[REPORT] Become a network support expert: We break it, you fix it #AWSreInvent #NET302-R1

2024.01.28

I took part in a workshop focused on troubleshooting and investigation the root cause of network issues.

Workshop:
NET302-R1 | Become a network support expert: We break it, you fix it

In this workshop, you assume the role of a network support engineer at a fictitious company. Your task is to solve various issues in your AWS network environment and help your colleagues with network tasks. Troubleshoot and deploy fixes to several networking problems, perform root cause analysis, and automate your network using AWS features and services as well as standard network tools. Grow your troubleshooting skills, use AWS services and features in new ways, and learn more about operating a network on AWS. You must bring your laptop to participate.

Report

Agenda

  • What are we playing with? (Overview of the environment and services)
  • How are we playing with it? (Introduction to the labs)
  • Alright, so how do I get started? (Access the workshop environment)
  • Fix the environment!

Workshop

In this session you will assume the role of a network support engineer at the fictitious company AnyCompany. Your task is to help by solving various network-related issues in your AWS network environment.

  • Troubleshoot
  • Using AWS tools to analyze the root cause
  • Reviewing logs to improve troubleshooting skills

This is not a typical step-by-step walkthrough workshop. You will tackle the lab challenges using your current knowledge and hints located in every lab page.

The Labs

All the Labs are located in Amazon CloudWatch. To get started go to CloudWatch Console and execute custom CloudWatch scripts that AWS provided. Then we can get started with the labs.

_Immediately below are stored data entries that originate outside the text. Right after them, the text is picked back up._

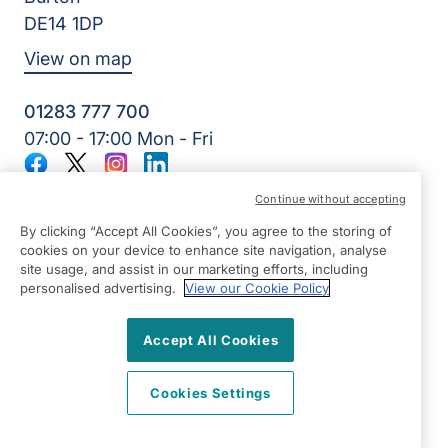
DE14 1DP
View on map
01283 777 700
07:00 - 17:00 Mon - Fri
Facebook
Twitter
Instagram
LinkedIn
©2026 Right at Home UK, All Rights Reserved | Reg Name:
Continue without accepting
7Jay Home Care Ltd | Reg Number: 8257875 | Reg Country:
England
By clicking “Accept All Cookies”, you agree to the storing of
cookies on your device to enhance site navigation, analyse
site usage, and assist in our marketing efforts, including
personalised advertising.
View our Cookie Policy
Accept All Cookies
Cookies Settings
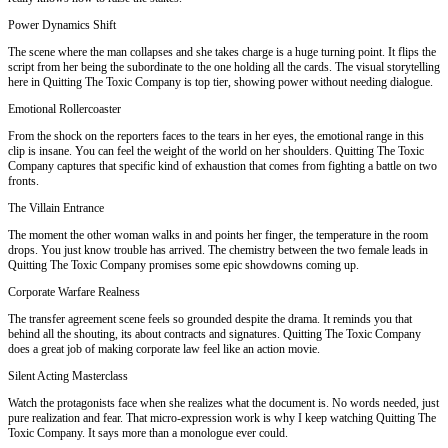
Power Dynamics Shift
The scene where the man collapses and she takes charge is a huge turning point. It flips the
script from her being the subordinate to the one holding all the cards. The visual storytelling
here in Quitting The Toxic Company is top tier, showing power without needing dialogue.
Emotional Rollercoaster
From the shock on the reporters faces to the tears in her eyes, the emotional range in this
clip is insane. You can feel the weight of the world on her shoulders. Quitting The Toxic
Company captures that specific kind of exhaustion that comes from fighting a battle on two
fronts.
The Villain Entrance
The moment the other woman walks in and points her finger, the temperature in the room
drops. You just know trouble has arrived. The chemistry between the two female leads in
Quitting The Toxic Company promises some epic showdowns coming up.
Corporate Warfare Realness
The transfer agreement scene feels so grounded despite the drama. It reminds you that
behind all the shouting, its about contracts and signatures. Quitting The Toxic Company
does a great job of making corporate law feel like an action movie.
Silent Acting Masterclass
Watch the protagonists face when she realizes what the document is. No words needed, just
pure realization and fear. That micro-expression work is why I keep watching Quitting The
Toxic Company. It says more than a monologue ever could.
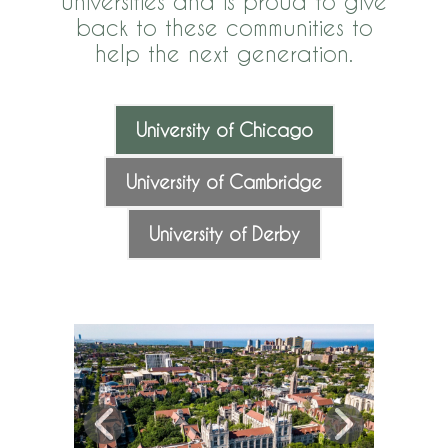
universities and is proud to give
back to these communities to
help the next generation.
University of Chicago
University of Cambridge
University of Derby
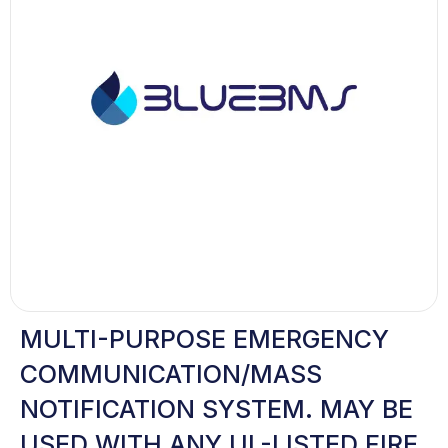
MULTI-PURPOSE EMERGENCY
COMMUNICATION/MASS
NOTIFICATION SYSTEM. MAY BE
USED WITH ANY UL-LISTED FIRE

Here is a screenshot of a lab dashboard.

  1. Menu
    You can change between the different labs. You can do the labs in any order but AWS recommend the order: Lab 1 - 7.

  2. Hint
    Each lab provides some hints. During the workshop, AWS recommended trying to solve the labs initially without using hints.

  3. Solution
    It gives you a step-by-step solution on how to solve a lab. When you are stuck and unable to find the solution even after researching on your own or checking the hints, it's good to refer to them for guidance.

  4. Lab status
    You can check your lab status here. The status changes depending on how you are doing with the lab. If you have solved the issue, Lab status changes to LAB COMPLETED.
    If you complete a lab without reading all the hints or solution, AWS recommend you do that anyway after you have completed the Lab because hints might contain some things that you didn't think and useful information.

  5. Overview
    It gives you a bit of background of the Application/System/Environment you are going to toubleshoot.

  6. Problem
    It specifies what you need to solve in the lab.

Here are the problems for each lab.

Lab 1: Move to Centralized Egress Pattern

Can you find a way to get information around public IPv4 usage and share with the cloud economics team? Also, the Network team has identified that moving to Central Egress solution will save cost, can you help move to central egress design ensuring instances in private subnets reach internet via Central Egress NAT gateway and we do not have NAT in individual Spoke VPC.

Lab 2: Restrict Access to Specific Domains

The resources in the Private Subnets in the spoke VPCs can connect to the Internet using Transit Gateway and the Centralized Egress VPC but the Latest Security regulations in the organization wants to limit access to github.com, amazonaws.com and deny access to any other domain. The EC2 (Central monitor) in the Private Subnet in the Centralized Egress VPC which uses the same centralized NAT and Internet Gateway also needs to be restricted to access specific domain. Can you figure out and ensure that instances in Private subnets can only access github.com, amazonaws.com and not any other domain?

Lab 3: East West Traffic Inspection

The private instance in WebApp VPC is unable to reach the IOT backend server in IOT VPC. Can you figure out the issue and fix to ensure that instance in Web app VPC can connect to IOT Backend Server at Port 8080?

Lab 4: Encrypt and Decryption problem

Our internal CMS server seems to be able to connect successfully to its database, however we get some strange errors when querying the data. It seems like the CMS server can't decrypt the data. The engineer that implemented the encryption using AWS KMS and he is sure that the IAM permissions are correct and the problem is on the networking layer.

Lab 5: Download Amazon Linux 2 packages from S3 via Centralized S3 Interface Endpoint

Air gapped Reporting service instance can’t access S3 bucket via S3 Interface Endpoint in Central VPC.

Lab 6: Network segmentation

According to Transit Gateway Flow Logs our resources in the Air gapped VPC can route traffic to other VPCs than the centralized VPC. This should not be possible.

Lab 7: Network LoadBalancer in Security Group

The Webapp Team has created a new NLB Security Group for Network Load Balancer but they are unable to attach the Security group with Network Loadbalancer. Can you help attach NLB Security group to NLB and then update the Security Group rule for Webapp Instance to only allow traffic coming from NLB Security Group?

Run in your own AWS account

This workshop is designed to be ran at an AWS Event where AWS provides AWS accounts for the workshop. However you can deploy and run this workshop self-paced in your own AWS Account by deploying an AWS Cloudformation template in your account.

For more details, please refer to the document below.

Welcome to the Become a network expert: We break it, you fix it workshop!

Five VPCs are require for this workshop. The Cloudformation template will automatically delete your Default VPCs across all regions. So AWS recommend that you create this workshop in a dedicated AWS account.

We recommend that you create this workshop in a dedicated AWS account as the workshop requires five VPCs, which is the default limit of number of VPCs in a region for an account. The Cloudformation template will automatically delete your Default VPCs across all regions.

For more information, please refer to the document below.

Run in your own AWS account

Conclusion

It is a great opportunity to learn about AWS services you have never used, and also it is good workshop to develop your research skills. If you are interested, I highly recommend giving it a try.